Can your Safaricom Bonga Points feed you during Coronavirus lockdown?
Rumours has it that Kenya is being locked down this week. Maybe the lockdown will start tomorrow. Maybe it will start on Friday. Maybe it will never come. But lockdown or no lockdown, most Kenyans are already feeling the hunger pangs that have been occasioned by the curfew. Restaurants, bars, clubs and churches have closed – and this has rendered workers who work in those sectors jobless. Without any other source of income, these workers do not know where their next food will come from.
Safaricom has thought of how it can help some of those who do not have money to shop for food in preparation for a lockdown or just to take them through the month of April, and has come up with a solution of turning Bonga Points to money that can be used to pay for items at any business that accepts Lipa na MPESA via the Buy Goods option. That’s according to a Press Release shared by Media Houses on Friday that read,
This campaign is a response by the company to the negative impact of the COVID-19 pandemic, the biggest being reduced income to majority of Kenyans. The initiative will also empower customers to donate their Bonga Points to those in need as a show of goodwill during this period.
“We have seen Kenyans lose some or all of their income as result of this pandemic, making it difficult to meet their needs. This initiative seeks to empower Kenyans to use the points earned from using Safaricom products over the years to pay for their essentials or to donate them to the most vulnerable in the society,” said Peter Ndegwa, Safaricom CEO.

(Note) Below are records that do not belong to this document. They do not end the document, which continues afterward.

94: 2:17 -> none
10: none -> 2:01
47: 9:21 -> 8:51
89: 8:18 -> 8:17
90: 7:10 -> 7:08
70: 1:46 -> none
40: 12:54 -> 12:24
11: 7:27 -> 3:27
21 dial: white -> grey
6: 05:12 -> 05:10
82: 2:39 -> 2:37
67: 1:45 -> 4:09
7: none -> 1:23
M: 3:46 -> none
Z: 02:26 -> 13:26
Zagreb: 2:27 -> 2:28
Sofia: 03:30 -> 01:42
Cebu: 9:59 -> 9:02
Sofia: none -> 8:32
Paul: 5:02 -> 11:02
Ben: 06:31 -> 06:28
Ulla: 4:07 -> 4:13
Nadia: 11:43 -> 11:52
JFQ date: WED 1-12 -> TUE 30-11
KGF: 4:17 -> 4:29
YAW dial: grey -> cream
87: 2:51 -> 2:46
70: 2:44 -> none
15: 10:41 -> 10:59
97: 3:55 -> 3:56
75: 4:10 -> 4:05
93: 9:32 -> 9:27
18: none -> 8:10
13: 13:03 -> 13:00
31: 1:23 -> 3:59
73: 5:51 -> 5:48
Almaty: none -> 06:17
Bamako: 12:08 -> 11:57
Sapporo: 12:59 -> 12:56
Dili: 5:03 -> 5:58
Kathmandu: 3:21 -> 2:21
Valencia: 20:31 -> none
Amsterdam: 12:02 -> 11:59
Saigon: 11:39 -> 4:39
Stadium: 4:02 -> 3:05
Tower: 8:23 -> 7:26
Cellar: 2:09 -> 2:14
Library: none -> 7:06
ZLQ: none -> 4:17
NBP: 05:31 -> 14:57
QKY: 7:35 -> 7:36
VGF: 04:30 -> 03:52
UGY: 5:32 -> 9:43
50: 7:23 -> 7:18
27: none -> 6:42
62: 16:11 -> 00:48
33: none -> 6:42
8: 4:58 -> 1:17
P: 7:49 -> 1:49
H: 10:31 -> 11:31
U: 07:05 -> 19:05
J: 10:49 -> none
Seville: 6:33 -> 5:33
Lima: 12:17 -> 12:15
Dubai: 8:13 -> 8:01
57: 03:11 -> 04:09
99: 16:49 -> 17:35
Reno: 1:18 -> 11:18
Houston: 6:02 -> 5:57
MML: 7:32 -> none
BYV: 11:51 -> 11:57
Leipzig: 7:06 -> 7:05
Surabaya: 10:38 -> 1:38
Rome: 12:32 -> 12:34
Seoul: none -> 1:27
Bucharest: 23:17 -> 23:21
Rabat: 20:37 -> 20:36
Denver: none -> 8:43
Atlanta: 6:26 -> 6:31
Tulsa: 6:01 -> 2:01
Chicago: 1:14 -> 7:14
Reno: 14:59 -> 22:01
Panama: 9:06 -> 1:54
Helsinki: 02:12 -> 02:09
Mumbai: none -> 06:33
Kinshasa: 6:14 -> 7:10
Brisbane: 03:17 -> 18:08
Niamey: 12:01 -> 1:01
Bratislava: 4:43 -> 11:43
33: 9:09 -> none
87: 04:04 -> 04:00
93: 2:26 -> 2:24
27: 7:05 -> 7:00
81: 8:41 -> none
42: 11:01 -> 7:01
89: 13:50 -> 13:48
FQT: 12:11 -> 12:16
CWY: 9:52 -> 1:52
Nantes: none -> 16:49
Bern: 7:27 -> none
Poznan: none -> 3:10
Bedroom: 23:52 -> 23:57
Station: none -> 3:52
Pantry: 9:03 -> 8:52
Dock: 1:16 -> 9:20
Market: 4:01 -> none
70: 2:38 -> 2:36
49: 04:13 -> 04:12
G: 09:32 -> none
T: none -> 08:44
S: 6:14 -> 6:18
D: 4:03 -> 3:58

For the next 30 days, customers will redeem 1 Bonga Point for KES 30 cents, a 50% increase from the previous KES 20 cents per point, at over 140,000 Lipa na M-PESA merchants countrywide. Merchants accepting Lipa Na Bonga will receive a cash equivalent of the points redeemed, making it a normal business transaction.
To redeem or transfer points, customers will dial *126#. Customers can redeem as little as KES 1 via Lipa na Bonga at key merchants including Naivas Supermarket, Tuskys and Eastmatt.
Since the Bonga loyalty scheme was introduced in 2007, Kenyans have enjoyed great rewards on data bundles, airtime and devices for their loyalty. “We are opening this up further for Kenyans to use during this time of need,” added Ndegwa.
The Bonga loyalty scheme allows enrolled customers to accumulate a point for every KES 10 spent on services on the Safaricom network.
The question I had in mind when I read the press release is, “by how much can ordinary people’s Bonga Points feed them?” There are a few Kenyans who have accumulated hundreds of thousands of Bonga Points, but these are the same people who do not have any troubles piling up food stocks that can last them months, or a year if the country was to locked down that long.
Your typical Kenyan however spends an average of shs 500 a month on Safaricom Airtime, an amount of money that provides them with 50 bonga points per month. Most of these Kenyans always redeem those bonga points for airtime or Internet, so they are always low in Bonga Points.
The end result of Safaricom’s bonga point for good promotion is therefore still in the old Biblical adage, “Whoever has will be given more, and they will have an abundance. Whoever does not have, even what they have will be taken from them”.